The crucial question is whether or not there was competent evidence to establish that the written request constituted the act of the insured which effected a change of *468beneficiary. The trial court excluded as incompetent the testimony of Raymond and his wife Bonnie concerning the latter’s authority to execute it on the insured’s behalf, since it involved a transaction with the deceased. This was a proper ruling under KRS 421.210(2). Johnson’s Adm’r v. Johnson, Ky., 244 S.W.2d 969.

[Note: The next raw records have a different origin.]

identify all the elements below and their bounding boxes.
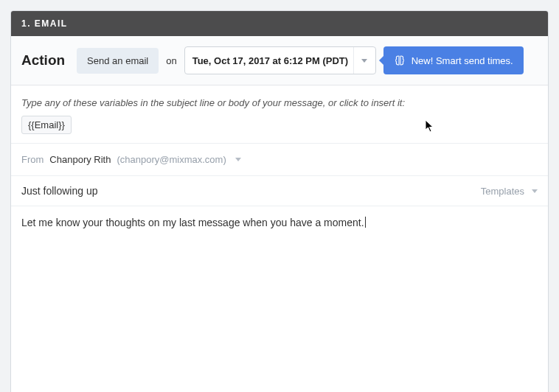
subject-row: Just following up Templates xyxy=(11,176,548,206)
chevron-down-icon xyxy=(532,189,538,193)
text-caret xyxy=(365,217,366,228)
brain-icon xyxy=(394,55,406,66)
date-dropdown-toggle[interactable] xyxy=(353,47,375,74)
panel-header: 1. EMAIL xyxy=(11,11,548,36)
email-step-panel: 1. EMAIL Action Send an email on Tue, Oc… xyxy=(10,10,549,392)
subject-input[interactable]: Just following up xyxy=(21,185,481,197)
chevron-down-icon xyxy=(235,158,241,161)
email-body-editor[interactable]: Let me know your thoughts on my last mes… xyxy=(11,206,548,392)
on-label: on xyxy=(166,55,176,66)
variables-hint: Type any of these variables in the subje… xyxy=(21,97,538,108)
panel-title: 1. EMAIL xyxy=(21,18,68,29)
chevron-down-icon xyxy=(361,59,367,63)
templates-button[interactable]: Templates xyxy=(481,186,538,197)
send-date-field[interactable]: Tue, Oct 17, 2017 at 6:12 PM (PDT) xyxy=(184,46,376,74)
variable-chip-email[interactable]: {{Email}} xyxy=(21,116,72,134)
action-label: Action xyxy=(21,52,65,69)
send-date-value: Tue, Oct 17, 2017 at 6:12 PM (PDT) xyxy=(192,55,353,66)
variables-section: Type any of these variables in the subje… xyxy=(11,85,548,144)
smart-send-times-button[interactable]: New! Smart send times. xyxy=(383,46,524,74)
from-name: Chanpory Rith xyxy=(49,154,111,165)
from-label: From xyxy=(21,154,44,165)
templates-label: Templates xyxy=(481,186,524,197)
action-bar: Action Send an email on Tue, Oct 17, 201… xyxy=(11,36,548,85)
from-row[interactable]: From Chanpory Rith (chanpory@mixmax.com) xyxy=(11,144,548,176)
email-body-text: Let me know your thoughts on my last mes… xyxy=(21,217,364,228)
from-email: (chanpory@mixmax.com) xyxy=(117,154,226,165)
action-type-button[interactable]: Send an email xyxy=(77,48,159,74)
smart-send-times-label: New! Smart send times. xyxy=(412,55,513,66)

Appellants contend, however, that appellee- waived this objection because her counsel on cross-examination asked Raymond Jasper who wrote and signed the letter, thereby opening up the transaction with the deceased. Clearly the questions did not fall within the rule announced in McCoy v. Ferguson, 249 Ky. 334, 60 S.W.2d 931, 90 A.L.R. 891, to the effect that if an adverse party inquires of a witness concerning a transaction with a decedent he has waived the incompetency of the witness to testify fully with respect thereto. The questions asked by appellee’s counsel simply identified the person who had written the letter filed in evidence. The elicited testimony did not involve any transaction with the deceased. See Stone’s Adm’rs v. Woolbright, 274 Ky. 372, 118 S.W.2d 746, and Kentucky-Tennessee Light and Power Company v. Moats, 290 Ky. 690, 162 S.W.2d 526.
Was the will admissible as proof that the deceased had authorized the change of beneficiary? The trial court determined that the recitals in the will were hearsay and were therefore inadmissible.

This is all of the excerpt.